Neuer Geheimdienstchef Ein cooler Kämpfer schützt nun Israel
Der Inlandsgeheimdienst ist nicht so berühmt wie der Mossad, aber nicht weniger mächtig. Ronen Bar ist der neue Leiter.
Dass er Nerven hat wie Drahtseile, hat er vorige Woche öffentlich unter Beweis gestellt. Ronen Bar war im Auto unterwegs zu einer entscheidenden Anhörung über seine Beförderung zum Chef des israelischen Inlandsgeheimdienstes Shin Bet. Anspannung pur, denn es gab ein paar Vorwürfe, die er auszuräumen hatte. Doch unterwegs auf der Autobahn hoch nach Jerusalem fand Bar dann noch die Zeit für eine Samariter-Aktion: Als er am Strassenrand ein brennendes Auto sah, hielt er an und half beim Löschen.
Die Fotos von dem künftigen Chefagenten als Feuerwehrmann fanden natürlich sogleich den Weg in die Medien – und das darf als Teil einer Inszenierung verstanden werden, die den Israelis zeigen soll: Ronen Bar ist einer, der immer selbst mit anpackt. Einer, bei dem das Land in guten Händen ist. Das ist eine wichtige Botschaft, denn er ist jetzt an vorderster Front für die allgemeine Sicherheit zuständig.
Der Shin Bet, dessen Name sich aus den hebräischen Anfangsbuchstaben von Sherut Bitachon, zu deutsch: Sicherheitsdienst, ableitet, mag in der Aussenwirkung nicht so schillernd und bekannt sein wie Israels Auslandsgeheimdienst Mossad. Im Innern aber erfüllt er zentrale Funktionen: Der Personenschutz für Regierungsmitglieder zählt ebenso dazu wie der Schutz von öffentlichen Gebäuden und der israelischen Fluglinie El Al. Vor allem aber ist er für Terrorismusbekämpfung zuständig. In den Palästinensergebieten regt sich kaum etwas, was der Shin Bet nicht erfasst.
Kampferfahrung in einer Eliteeinheit
5000 feste Mitarbeiter und ein dichtes Netz an Zuträgern sind dafür im Einsatz. Gewalt gehört zum Geschäft. Einen Einblick in die Arbeit gewährte Bars Vorgänger Nadav Argaman bei der Amtsübergabe in dieser Woche: 2261 geplante Terrorattacken sind demnach durch die Arbeit des Shin Bet in seiner fünfjährigen Dienstzeit verhindert worden. 529 Taten wurden ausgeführt, 54 Israelis kamen dabei zu Tode.

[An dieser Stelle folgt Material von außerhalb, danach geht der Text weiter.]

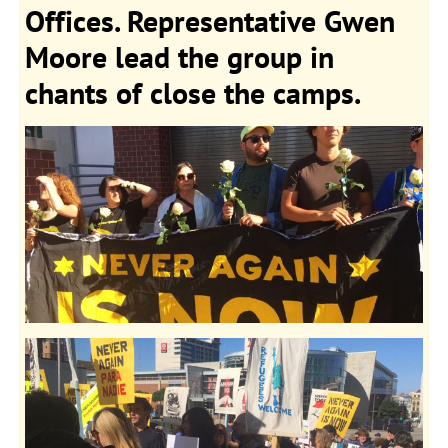
Offices. Representative Gwen
Moore lead the group in
chants of close the camps.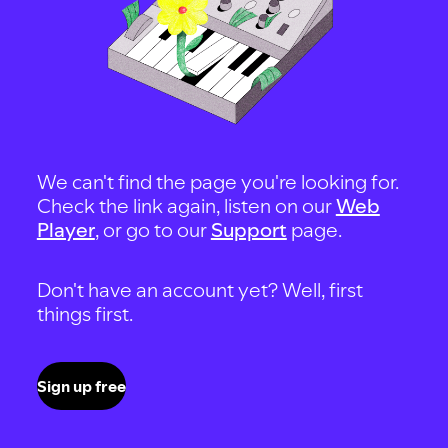
We can't find the page you're looking for.
Check the link again, listen on our
Web
Player
, or go to our
Support
page.
Don't have an account yet? Well, first
things first.
Sign up free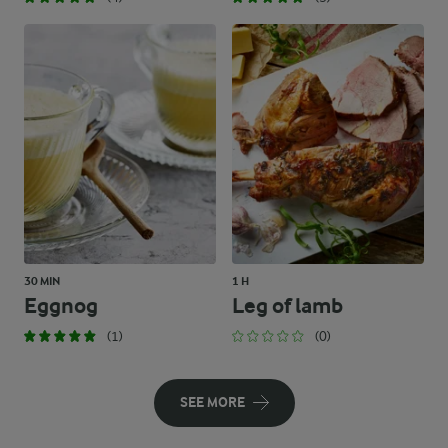
30 MIN
1 H
Eggnog
Leg of lamb
(1)
(0)
SEE MORE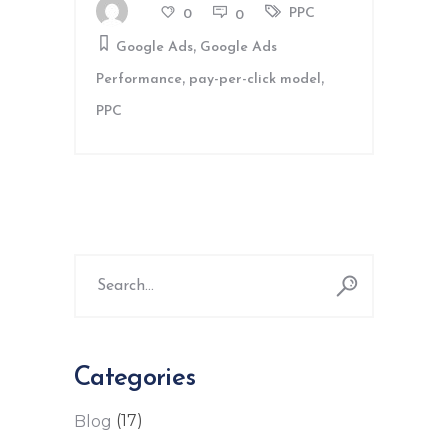
PPC
0
0
,
Google Ads
Google Ads
,
,
Performance
pay-per-click model
PPC
Search
for:
Categories
(17)
Blog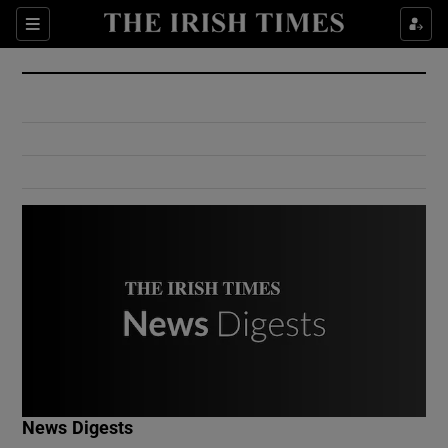
Show Culture sub sections
Sections
Show Environment sub sections
Show Technology sub sections
Show Science sub sections
Show Motors sub sections
News Digests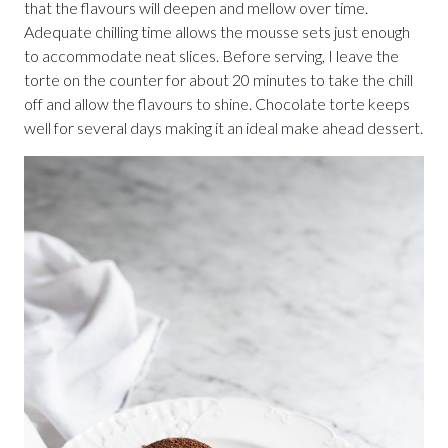
that the flavours will deepen and mellow over time.
Adequate chilling time allows the mousse sets just enough
to accommodate neat slices. Before serving, I leave the
torte on the counter for about 20 minutes to take the chill
off and allow the flavours to shine. Chocolate torte keeps
well for several days making it an ideal make ahead dessert.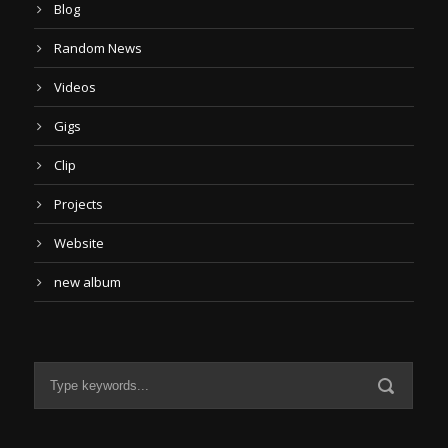
Blog
Random News
Videos
Gigs
Clip
Projects
Website
new album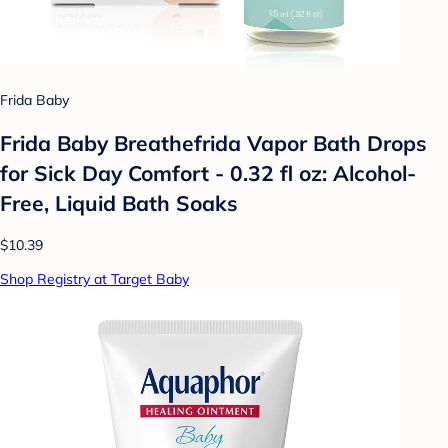
Frida Baby
Frida Baby Breathefrida Vapor Bath Drops
for Sick Day Comfort - 0.32 fl oz: Alcohol-
Free, Liquid Bath Soaks
$10.39
Shop Registry at Target Baby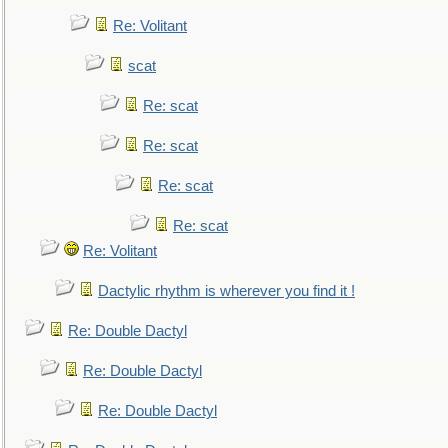
Re: Volitant
scat
Re: scat
Re: scat
Re: scat
Re: scat
Re: Volitant
Dactylic rhythm is wherever you find it !
Re: Double Dactyl
Re: Double Dactyl
Re: Double Dactyl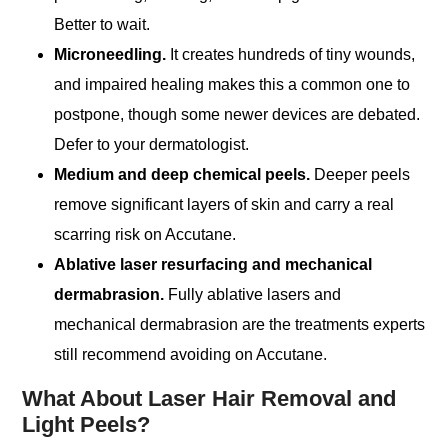
Better to wait.
Microneedling.
It creates hundreds of tiny wounds,
and impaired healing makes this a common one to
postpone, though some newer devices are debated.
Defer to your dermatologist.
Medium and deep chemical peels.
Deeper peels
remove significant layers of skin and carry a real
scarring risk on Accutane.
Ablative laser resurfacing and mechanical
dermabrasion.
Fully ablative lasers and
mechanical dermabrasion are the treatments experts
still recommend avoiding on Accutane.
What About Laser Hair Removal and
Light Peels?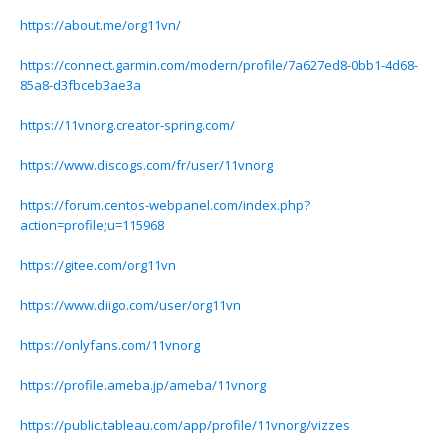
https://about.me/org11vn/
https://connect.garmin.com/modern/profile/7a627ed8-0bb1-4d68-
85a8-d3fbceb3ae3a
https://11vnorg.creator-spring.com/
https://www.discogs.com/fr/user/11vnorg
https://forum.centos-webpanel.com/index.php?
action=profile;u=115968
https://gitee.com/org11vn
https://www.diigo.com/user/org11vn
https://onlyfans.com/11vnorg
https://profile.ameba.jp/ameba/11vnorg
https://public.tableau.com/app/profile/11vnorg/vizzes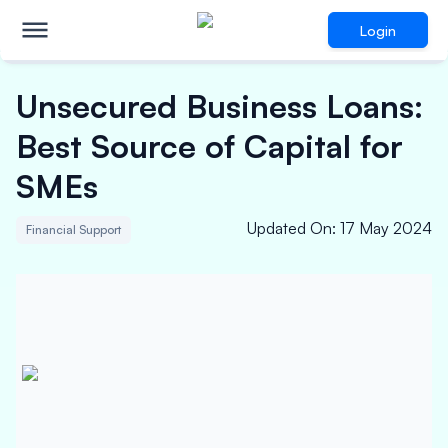
Login
Unsecured Business Loans:
Best Source of Capital for
SMEs
Updated On
:
17 May 2024
Financial Support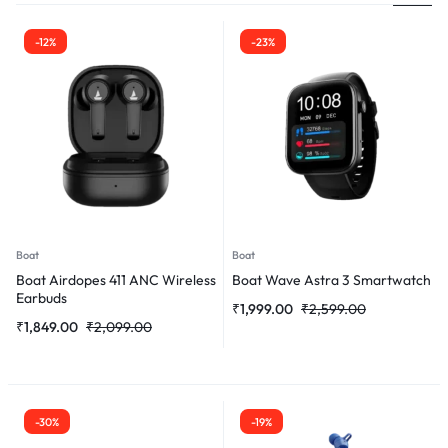
-12%
-23%
Boat
Boat
Boat Airdopes 411 ANC Wireless
Boat Wave Astra 3 Smartwatch
Earbuds
₹
1,999.00
₹
2,599.00
₹
1,849.00
₹
2,099.00
-30%
-19%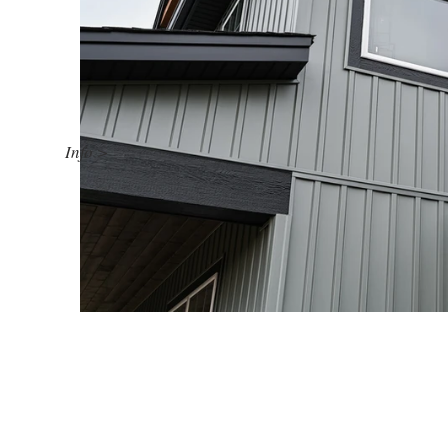
Info >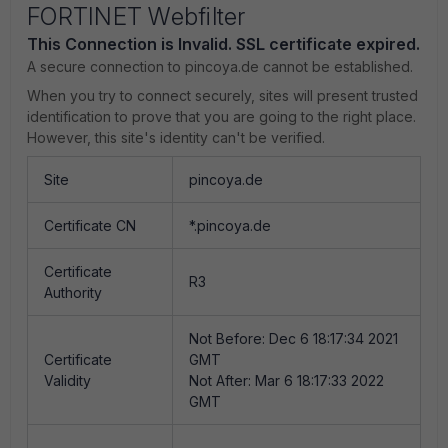
FORTINET Webfilter
This Connection is Invalid. SSL certificate expired.
A secure connection to pincoya.de cannot be established.
When you try to connect securely, sites will present trusted
identification to prove that you are going to the right place.
However, this site's identity can't be verified.
Site
pincoya.de
Certificate CN
*.pincoya.de
Certificate
R3
Authority
Not Before: Dec 6 18:17:34 2021
Certificate
GMT
Validity
Not After: Mar 6 18:17:33 2022
GMT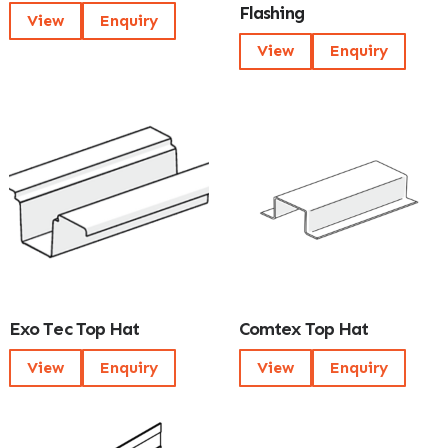
Flashing
View
Enquiry
View
Enquiry
Exo Tec Top Hat
Comtex Top Hat
View
Enquiry
View
Enquiry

Ronen Bar arbeitet bereits seit den frühen Neunzigerjahren für den Shin Bet. Doch bis zur Ernennung an die Spitze war er anonym und nur als Agent «R» geführt worden. Nun weiss man, dass er 55 Jahre alt und Vater dreier Kinder ist. Dass er ein Haus in einem Vorort von Tel Aviv bewohnt, gerne joggt, lange Strecken natürlich, und gutes Essen schätzt.
Er kann einen in Tel Aviv erworbenen Bachelor-Abschluss in Politik und Philosophie sowie einen Master in Management aus Harvard vorweisen. Viel wichtiger allerdings ist seine Feld- und Kampferfahrung. Beim Militär hat er einst in der Elite-Einheit Sayeret Matkal gedient, ebenso übrigens wie Premierminister Naftali Bennett und dessen Vorgänger Benjamin Netanyahu. Beim Shin Bet hat er sich dann hochgearbeitet. Nun rückt er vom Stellvertreterposten an die Spitze auf.
Anonymes Schreiben sorgte für Wirbel
Gepriesen wird er als Mann der Praxis, mit reichlich Auszeichnungen und heiklen Einsätzen im Gazastreifen, im Westjordanland und im Libanon. Regierungschef Bennett lobt ihn als «waghalsigen Kämpfer», der mehr als einmal sein Leben riskiert habe zum Wohl des Landes. Und auch Weggefährten werden nun nicht müde, in den Medien seine Coolness und Courage zu loben.
Für einigen Wirbel hatte kurz vor der Ernennung allerdings noch ein anonymes Schreiben gesorgt, in dem Bar berufliches Fehlverhalten in zwei Fällen vorgeworfen wurde. Die konkreten Vorwürfe blieben geheim. Bar selbst sprach von alten und längst widerlegten Anschuldigungen. Davon konnte er dann auch die für eine Ernennung zuständige Kommission überzeugen. Zur entscheidenden Sitzung erschien er gerade noch pünktlich, trotz Löscheinsatz am Strassenrand.